Record set

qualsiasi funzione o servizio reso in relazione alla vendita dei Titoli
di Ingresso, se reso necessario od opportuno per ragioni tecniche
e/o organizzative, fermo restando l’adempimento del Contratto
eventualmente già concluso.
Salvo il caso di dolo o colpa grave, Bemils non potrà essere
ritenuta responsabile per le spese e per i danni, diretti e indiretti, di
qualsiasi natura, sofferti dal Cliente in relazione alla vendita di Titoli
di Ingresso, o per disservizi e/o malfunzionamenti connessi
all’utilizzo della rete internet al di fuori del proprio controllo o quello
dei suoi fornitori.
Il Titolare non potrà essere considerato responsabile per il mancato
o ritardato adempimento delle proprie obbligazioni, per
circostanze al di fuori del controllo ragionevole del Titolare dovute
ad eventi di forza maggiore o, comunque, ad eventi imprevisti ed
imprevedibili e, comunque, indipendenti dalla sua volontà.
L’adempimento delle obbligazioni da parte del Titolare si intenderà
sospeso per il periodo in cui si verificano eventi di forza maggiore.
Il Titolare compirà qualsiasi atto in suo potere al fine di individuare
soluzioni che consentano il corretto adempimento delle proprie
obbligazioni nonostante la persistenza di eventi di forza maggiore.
--
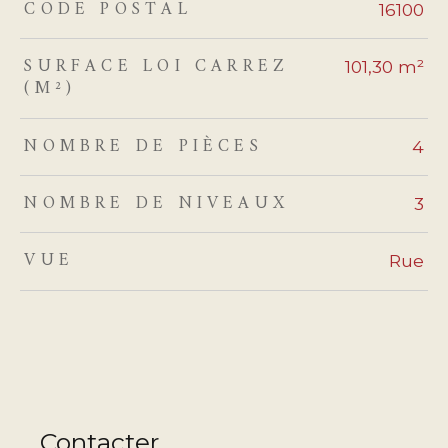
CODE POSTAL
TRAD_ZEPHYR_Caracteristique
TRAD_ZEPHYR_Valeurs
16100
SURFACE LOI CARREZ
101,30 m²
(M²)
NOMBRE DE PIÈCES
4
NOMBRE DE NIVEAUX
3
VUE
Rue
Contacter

What you have to do
For each line of the material that contains the word "qualsiasi", make a copy.

Written answer
qualsiasi funzione o servizio reso in relazione alla vendita dei Titoli
qualsiasi natura, sofferti dal Cliente in relazione alla vendita di Titoli
Il Titolare compirà qualsiasi atto in suo potere al fine di individuare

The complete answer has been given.